If you were to try to use just a cron job to orchestrate these tasks, you’d also have to introduce some coupling between the two tasks. Depending on the complexity of the original scripts files, you could:
- Merge the two scripts into one, kicking off one task after the other with a check on the completion and result, or
- Have a separate script to manage the ordering and dependency. This would minimise the changes to the original scripts.
The downside of both of these approaches is that if there are any future changes to the workflow logic, you will have to change the scripts correspondingly. Even worse, if the scripts belong to multiple projects, the coupling will make the source code more messy and complicated. Finally, you’ll also need to have something in place to monitor the progress of script execution, keep execution history for analysis, and send alerts when certain tasks fail, etc.
So as the true complexity of the problem dawns on us, we start to wonder: wouldn’t it be great if there was something that could manage all this without touching your original codes? And of course, the answer is simple: AWS Simple Workflow. But HOW?

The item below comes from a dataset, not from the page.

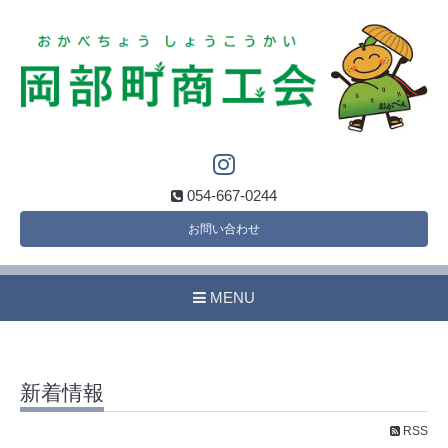
054-667-0244
お問い合わせ
MENU
新着情報
RSS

The AWS SWF service is a central management tool which provides task coordination and state tracking in the AWS Cloud. To work with SWF, you can either:
- Build an application from scratch on top of the SWF framework, or
- Introduce an agent which acts as an intermediary between your existing application and SWF. This agent will be responsible for managing execution of your application, but will otherwise be totally independent from it.

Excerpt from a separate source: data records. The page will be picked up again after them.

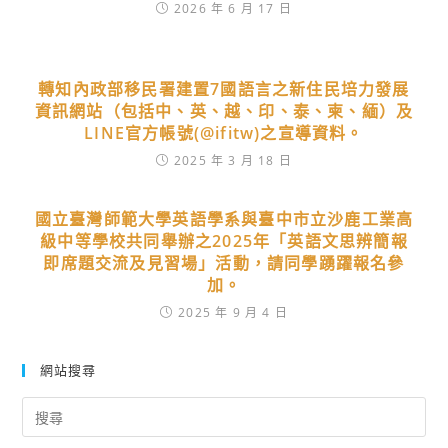
2026 年 6 月 17 日
轉知內政部移民署建置7國語言之新住民培力發展
資訊網站（包括中、英、越、印、泰、柬、緬）及
LINE官方帳號(@ifitw)之宣導資料。
2025 年 3 月 18 日
國立臺灣師範大學英語學系與臺中市立沙鹿工業高
級中等學校共同舉辦之2025年「英語文思辨簡報
即席題交流及見習場」活動，請同學踴躍報名參
加。
2025 年 9 月 4 日
網站搜尋
Search
for:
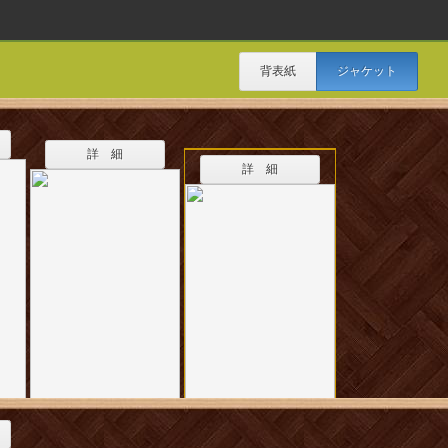
背表紙
ジャケット
詳 細
詳 細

I have found the second approach to be more common in practice. This is because the applications I’ve been trying to retrofit into a workflow are usually already running in a production environment. Having to rebuild them from scratch on top of the SWF framework would be a nuisance. So for the remainder of this blog, we’ll implement an agent-based solution to the example workflow I introduced earlier.
Let’s head over the AWS console and navigate to Simple Workflow Service Dashboard. I’ve annotated the parts that are of interest:
The first thing we then do is create a Domain. This is for scoping the requirements of your workflow. Say that you need SWF to manage multiple processes with completely independent business logic. In that case, I highly recommended that you create a separate domain for each project, so then you can easily track workflow execution.

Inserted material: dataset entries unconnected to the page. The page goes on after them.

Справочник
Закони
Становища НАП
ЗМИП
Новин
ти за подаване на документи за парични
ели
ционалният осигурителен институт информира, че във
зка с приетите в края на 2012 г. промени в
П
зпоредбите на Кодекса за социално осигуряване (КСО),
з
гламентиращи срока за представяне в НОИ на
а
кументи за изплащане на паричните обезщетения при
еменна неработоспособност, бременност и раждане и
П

In the SWF dashboard, you can find the “Manage Domains” button on the upper-right corner. By clicking on it you will find the list of currently registered domains as well as deprecated ones if any. Initially, it will be empty:
But after clicking the “Register New” button, you’ll be taken to the ‘Register Domain’ page, where you can fill in the details of the new domain to be registered:
Next, you click on “Register” button. When the new domain is successfully registered, you’ll see this message:
You then go back to the “Manage Domains” window, where your newly-registered domain will be listed:
Next, we will need to register a Workflow Type. A workflow type effectively maps to what’s represented in our flow chart.
Returning to the SWF dashboard, we need to select the domain from the dropdown list that the workflow type will belong to.
Once domain is selected, click on the link named”Register a New Workflow Type” listed under “Quick Links” in the dashboard. A new workflow type registration page will appear:
The task list in the registration form can be thought of as a queue containing all the pending tasks. There are two types of task. Decision Tasks decide what will be the next workflow activity. Activity Tasks perform the actual activities.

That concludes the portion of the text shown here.